I am heartbroken and devastated. Three weeks ago my boyfriend and I brought home two lovely birds... We named them Andy and Sammy. We called them our children and did everything we could to bond with them, to the point that up until yesterday after only three weeks they had grown to trust us enough to fly to us when we called them and perch on our shoulders and arms and the tops of our heads. Today I came home from work and found Andy dead on the bottom of his cage. I feel wracked with guilt, wondering what we did wrong, torn with worry that whatever happened to Andy will happen to Sammy next, and so sorry for Sammy that his friend is suddenly gone... even last night they were asleep together, snuggled up together in their bed.
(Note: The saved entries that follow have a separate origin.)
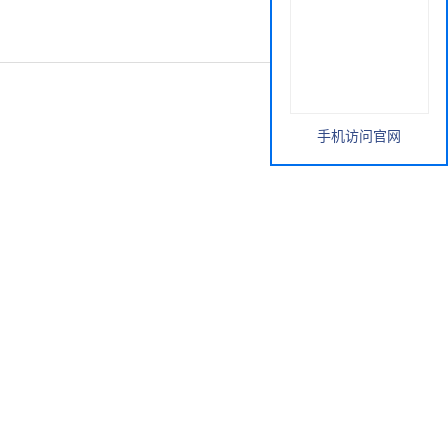
手机访问官网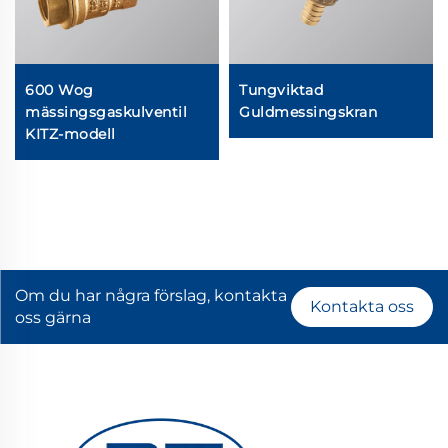
600 Wog
Tungviktad
mässingsgaskulventil
Guldmessingskran
KITZ-modell
Om du har några förslag, kontakta
Kontakta oss
oss gärna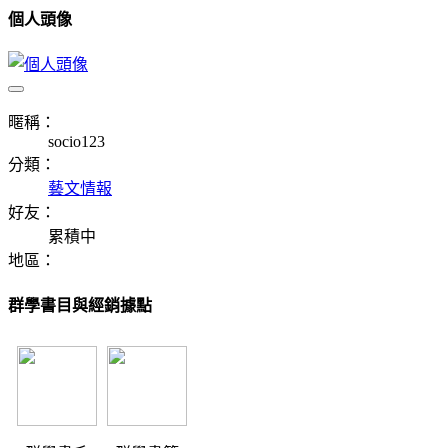
個人頭像
暱稱：
socio123
分類：
藝文情報
好友：
累積中
地區：
群學書目與經銷據點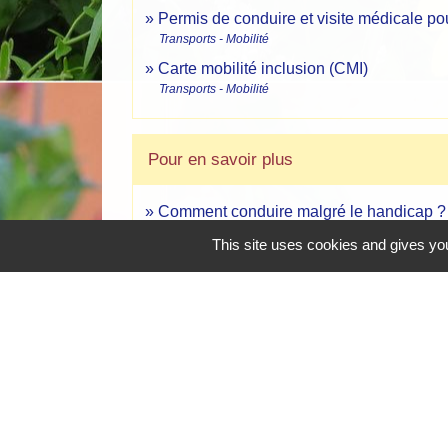
Permis de conduire et visite médicale po
Transports - Mobilité
Carte mobilité inclusion (CMI)
Transports - Mobilité
Pour en savoir plus
Comment conduire malgré le handicap 
Ministère chargé de l'intérieur
This site uses cookies and gives you
Permis de conduire : réglementation lié
Ministère chargé de l'intérieur
Le site du Centre de ressources et d'i
Centre de ressources et d'innovation mobilité handic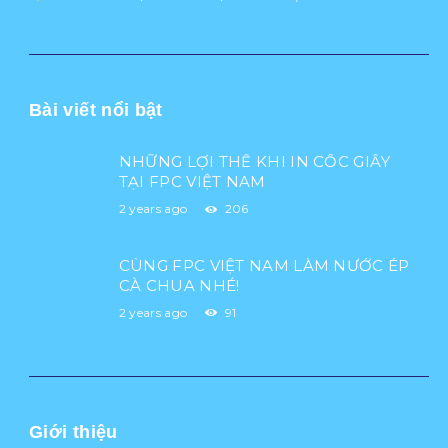
Bài viết nổi bật
NHỮNG LỢI THẾ KHI IN CỐC GIẤY
TẠI FPC VIỆT NAM
2 years ago
206
CÙNG FPC VIỆT NAM LÀM NƯỚC ÉP
CÀ CHUA NHÉ!
2 years ago
91
Giới thiệu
A week ago we took them both to the vet for their first check up and got every single one of the tests the avian vet we saw recommended that we have done. All of the tests came back negative and they were given a clean bill of health. I just... don't know what happened, and my heart is hurting. I didn't know I could become so attached to a bird, for crying out loud. I'd had many pets growing up, but never birds. I really began to fall hard for these two, and now Andy is gone.
I think there may have been signs. I think Andy was stressed out and he had a more difficult time adjusting to his new home than Sammy did. Sammy is a real trooper and doesn't get phased by much, but Andy was always much more shy and more slow to come along. I really thought he was coming along though. But I knew he was stressed out sometimes because his feathers would be fluffed up. I think it is possible that that, combined with a drastic temperature change today may have contributed to his death. When I came home today it was very hot in the house and it was much cooler yesterday. It was very cold out today and someone else that we live with turned the heat way, way up today without realizing that it could be stressful for the birds. I don't know. I am just trying to make sense of this, how three days ago I heard from my vet that my lovely birds are healthy and now one is gone...
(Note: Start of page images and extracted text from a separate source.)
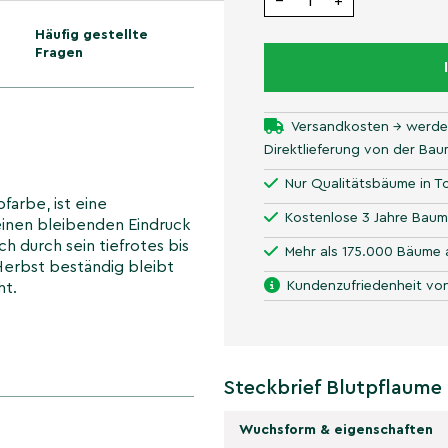
−
+
Häufig gestellte
Fragen
Versandkosten → werde
Direktlieferung von der Ba
Nur Qualitätsbäume in To
bfarbe, ist eine
Kostenlose 3 Jahre Baum
einen bleibenden Eindruck
h durch sein tiefrotes bis
Mehr als 175.000 Bäume 
 Herbst beständig bleibt
Kundenzufriedenheit von
ht.
Steckbrief Blutpflaum
Wuchsform & eigenschaften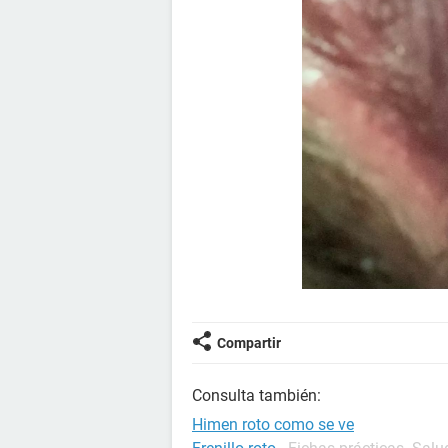
Compartir
Consulta también:
Himen roto como se ve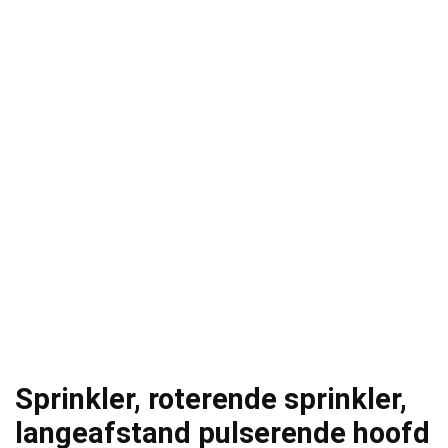
Sprinkler, roterende sprinkler,
langeafstand pulserende hoofd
I just really need some comfort and some advice and some wisdom, because this can't happen again. I want Sammy to live a long, wonderful life with us...
I am so sorry to hear about Andy. Many of us have lost one of our little ones so we know the pain all too well. Sometimes it happens with no warning. I lost one that way. No apparent illness or injury.
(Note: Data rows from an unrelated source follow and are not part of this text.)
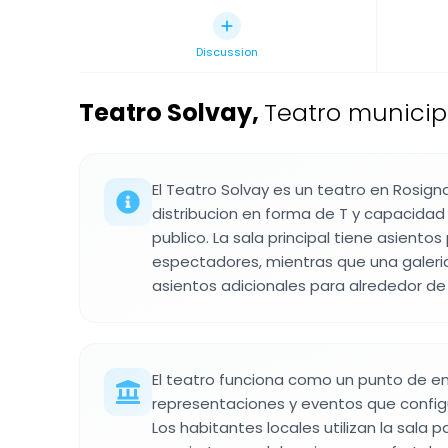
Discussion
Teatro Solvay
,
Teatro municipa
El Teatro Solvay es un teatro en Rosig
distribucion en forma de T y capacida
publico. La sala principal tiene asiento
espectadores, mientras que una galeri
asientos adicionales para alrededor de 
El teatro funciona como un punto de e
representaciones y eventos que configu
Los habitantes locales utilizan la sala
They are fragile little things. Just do your best and love them.
This is a sad event but I'm glad you joined us. We all help each other the best we can.
Hi I am so very sorry to hear that you lost Andy, especially after he was given a clean health check from your vet, please don't blame yourself, you did everything you possibly could for Andy, sometimes everything is not enough
Its very easy to become attached to our little friends, they are so sweet and funny and they creep into out hearts and lives before you even know it!
RIP little Andy, all of our little ones will welcome you to the Rainbow Bridge.
Sarah, Minty & Sparky
RIP Speedy April 2004 - Sept 2012 We will never forget you. Sleep well beautiful boy.
I am so so sorry to hear about dear little Andy. I know how you feel, I feel the same way about these sweet little angels and get so close to each and everyone and dont beat yourself over it. It wasnt your fault. ((HUGS))
Loyalty Award Recipient January 2015//Deactivated Account
Rest in Peace, sweet little Andy. Keep his cute face and happy song close to your hearty, and he will be with you forever. They leave us much too soon, but Nature has her reasons. You gave him lots of love. That's what he needed most. I am so sorry for your loss.